Climatic and environmental consequences of nuclear war were then discussed by PSR Senior Scientist Steven Starr and PSR Security team leader and long time PSR Board Member Dr. Ira Helfand. Steven Starr gave us his new website: http://www.nucleardarkness.org/. “A nuclear war fought with 100 Hiroshima-size weapons would cause major distributions of global climate and massive destruction of Earth’s protective ozone layer,” said Starr. “A global smoke layer would block warming sunlight from reaching the surface of the Earth…Nuclear darkness would cause rapid drops in surface temperatures and create Ice Age weather conditions lasting for years,” he said. “We desperately need new studies to predict the climate change of a nuclear war,” said Starr.
Dr. Ira Helfand said what we as doctors are asking when we look at these statistics is, “what would the health effect be on a regional nuclear war?” “The direct consequences of a 100 Hiroshima sized bombs in South Asia would kill 20 million people promptly as the result of the blast and heat,” said Dr. Helfand. “The thing that really concerns us, are the global effects, the cooling that will result from such a war. The sudden cooling will decrease sunlight, and less rainfall will shorten growing seasons and reduce crop yields leading to global starvation. Large areas would be contaminated with radiation. Very important food areas would be significantly contaminated. This food could be consumed, even though it should be destroyed, said Dr. Helfand. At the moment we are not prepared to deal with a global shortage of food supplies. Global food reserves are at the lowest in decades.
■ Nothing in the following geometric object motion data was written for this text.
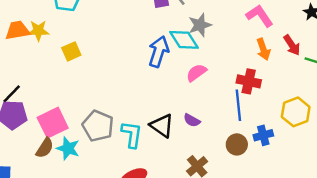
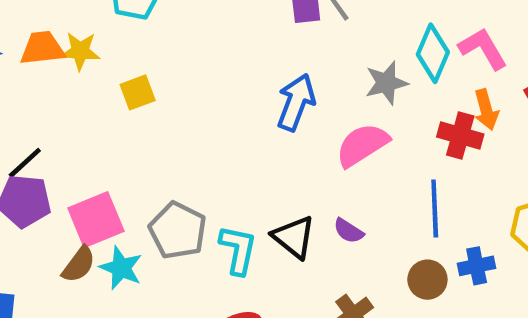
gray star: (200, 25) -> (386, 83), moved
cyan diamond: (184, 40) -> (433, 53), moved, turned 52
pink semicircle: (196, 73) -> (362, 145), size x1.4
red cross: (249, 81) -> (460, 136), moved

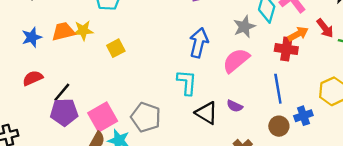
orange arrow: (486, 110) -> (298, 34), turned -96
cyan L-shape: (238, 250) -> (187, 82), moved

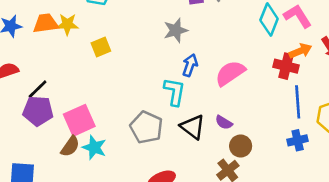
gray star: (244, 27) -> (176, 30), moved
blue arrow: (199, 43) -> (190, 65), moved, size x0.7
blue line: (278, 89) -> (298, 102), moved
gray pentagon: (146, 117) -> (146, 127), moved
brown circle: (279, 126) -> (241, 146), moved

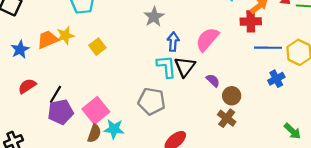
blue line: (298, 102) -> (268, 48), turned -70
purple semicircle: (224, 122) -> (213, 80), turned -152
black triangle: (193, 127) -> (185, 67), moved, turned 45

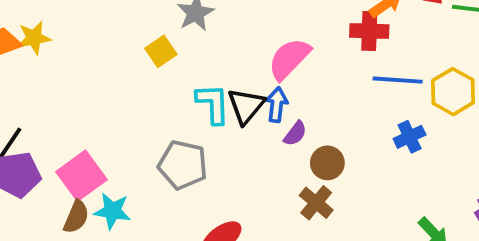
blue arrow: (173, 42) -> (277, 105), moved
yellow square: (97, 47) -> (161, 51), moved
purple semicircle: (213, 80) -> (295, 134), turned 80

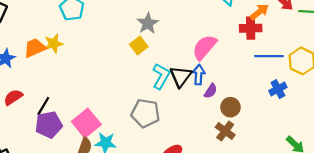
yellow square: (161, 51) -> (139, 46), moved
cyan L-shape: (213, 104) -> (161, 76), turned 35

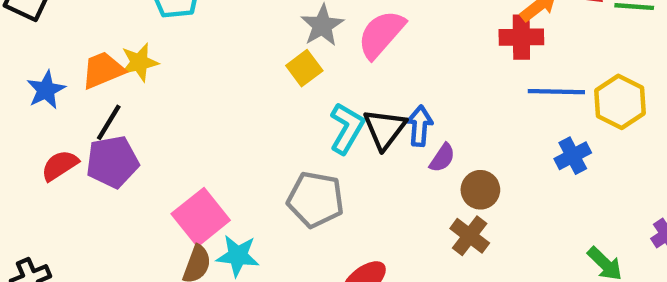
pink semicircle: (204, 47) -> (381, 34), moved
black line: (43, 106) -> (109, 122), moved
purple pentagon: (49, 125) -> (112, 162), moved

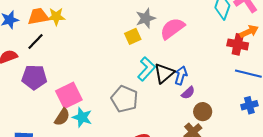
purple pentagon: (112, 162) -> (34, 77), moved

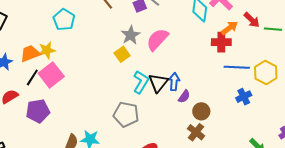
pink square: (69, 95) -> (51, 75), moved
With millions of people around the world on the verge of starvation toady, a disruption in global food commerce due to a nuclear war “could kill up to a billion people,” said Dr. Helfand. Even illnesses like the plague could reemerge. “These statistics should have an immense implication on nuclear policy,” he said. Steven Starr added that, “a single failure of deterrence between the United States and Russia could lead to this type of nuclear exchange.” Dr. Helfand applauded the United States and Russia for taking a large steps towards zero with the negotiation of a new disarmament agreement this year, but getting down to 1,000 operationally deployed warheads each is not good enough, when “even 100 nuclear weapons could cause these devastating human results,” he said. If there was ever a really good reason to achieve a world free of nuclear weapons, this is it.